• Working data:

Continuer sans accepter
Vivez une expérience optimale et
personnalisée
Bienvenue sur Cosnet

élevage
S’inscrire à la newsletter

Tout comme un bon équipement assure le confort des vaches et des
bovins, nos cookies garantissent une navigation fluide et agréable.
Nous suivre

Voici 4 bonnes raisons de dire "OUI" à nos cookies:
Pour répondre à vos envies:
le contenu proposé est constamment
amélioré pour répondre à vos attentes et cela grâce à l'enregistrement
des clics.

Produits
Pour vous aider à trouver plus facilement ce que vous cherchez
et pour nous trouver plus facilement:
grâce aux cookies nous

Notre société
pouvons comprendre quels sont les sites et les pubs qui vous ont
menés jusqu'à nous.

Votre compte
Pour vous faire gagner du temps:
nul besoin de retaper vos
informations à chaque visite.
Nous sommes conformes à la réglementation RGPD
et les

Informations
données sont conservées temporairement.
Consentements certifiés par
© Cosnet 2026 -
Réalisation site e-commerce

--

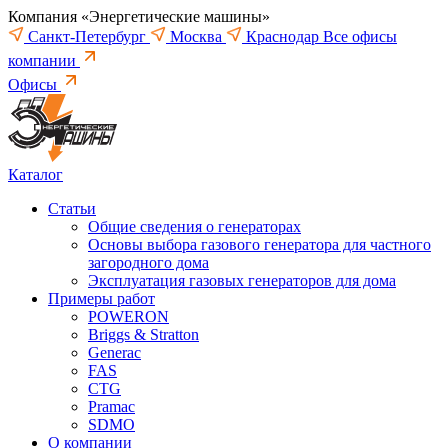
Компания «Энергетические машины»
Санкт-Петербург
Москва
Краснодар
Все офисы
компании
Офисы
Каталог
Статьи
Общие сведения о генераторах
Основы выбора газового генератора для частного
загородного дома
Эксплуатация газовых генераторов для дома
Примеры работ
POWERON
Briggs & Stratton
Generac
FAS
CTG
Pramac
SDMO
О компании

---

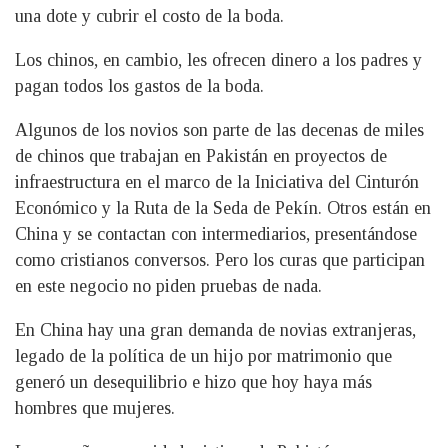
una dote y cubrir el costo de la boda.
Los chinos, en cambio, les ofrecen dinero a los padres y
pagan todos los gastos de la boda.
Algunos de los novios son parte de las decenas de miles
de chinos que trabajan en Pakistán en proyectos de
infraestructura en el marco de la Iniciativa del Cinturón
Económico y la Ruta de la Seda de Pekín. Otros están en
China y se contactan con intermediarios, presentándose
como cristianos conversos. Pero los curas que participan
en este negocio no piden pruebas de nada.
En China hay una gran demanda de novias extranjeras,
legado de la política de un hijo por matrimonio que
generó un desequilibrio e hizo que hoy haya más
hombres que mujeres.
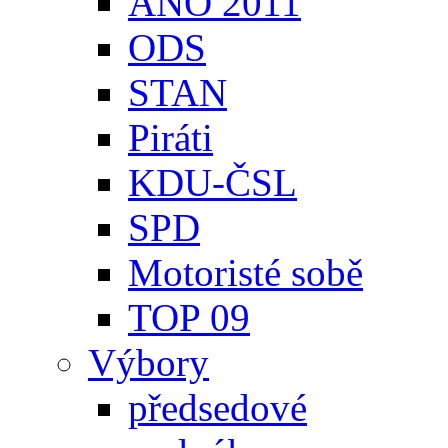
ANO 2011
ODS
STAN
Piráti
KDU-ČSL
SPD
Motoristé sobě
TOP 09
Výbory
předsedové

• Work to complete: Could you repeat exactly the lines in the listing above from the one with "Votre compte" down to the one with "Consentements certifiés par"? Include both of those lines.

• Output for this task:
Votre compte
Pour vous faire gagner du temps:
nul besoin de retaper vos
informations à chaque visite.
Nous sommes conformes à la réglementation RGPD
et les

Informations
données sont conservées temporairement.
Consentements certifiés par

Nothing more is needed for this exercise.